* INFORMATION SUPPLIED *

▶

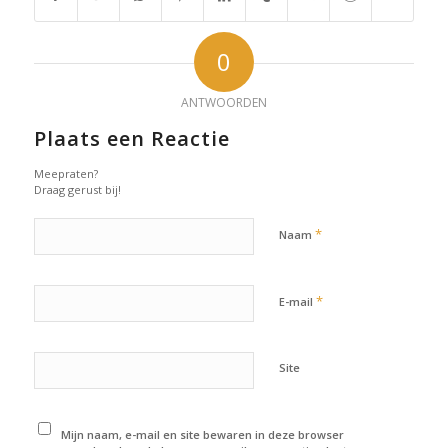
0
ANTWOORDEN
Plaats een Reactie
Meepraten?
Draag gerust bij!
*
Naam
*
E-mail
Site
Mijn naam, e-mail en site bewaren in deze browser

◀

Tell how many lines in the entries above include the word "mail", and respond with the number alone.

2